Engineers in the lab do not issue wine advice but do determine the test
methods. This it the test methodology for wines;
----------------------------------------------
At competitions, judges often taste a wine once before rendering a
verdict. At Consumer Reports, our tests are more rigorous and should
more accurately reflect the tasting experience most people will have.

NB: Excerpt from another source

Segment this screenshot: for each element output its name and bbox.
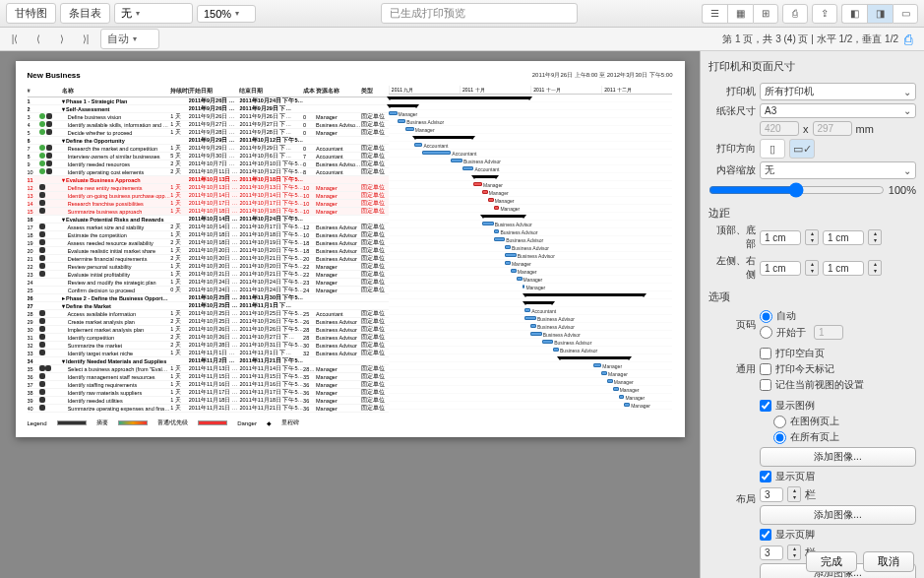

Our judges were two wine-industry experts who have spent a total of 50
years professionally tasting a wide range of wines. For our tests, first
they spent a day and a half calibrating their palates to each type of
wine. That involved blind-tasting everything from so-so to superb
cabernet, shiraz, and sauvignon blanc, and allowed them to set standards
for a high-quality wine.
Then the real tests began, one varietal at a time. Presented with filled
glasses that were numbered and placed in random order, the experts
tasted each of the wines in our Ratings from four different bottles in
four different sessions. Every time, for every wine, they filled out a
ballot describing about 25 potential attributes. Consumer Reports food
experts and statisticians analyzed the ballots to arrive at the Ratings.
----------------------------------------------
Chuck Norcutt
Bill Pearce wrote:
>
> I was out with friends for dinner, and it was time to order wine. One
> suggested that he used CR ratings for wine buying. I suggested, with no
> offense to certain list members, that I'm not interested in geting my wine
> advice from a bunch of engineers in a lab.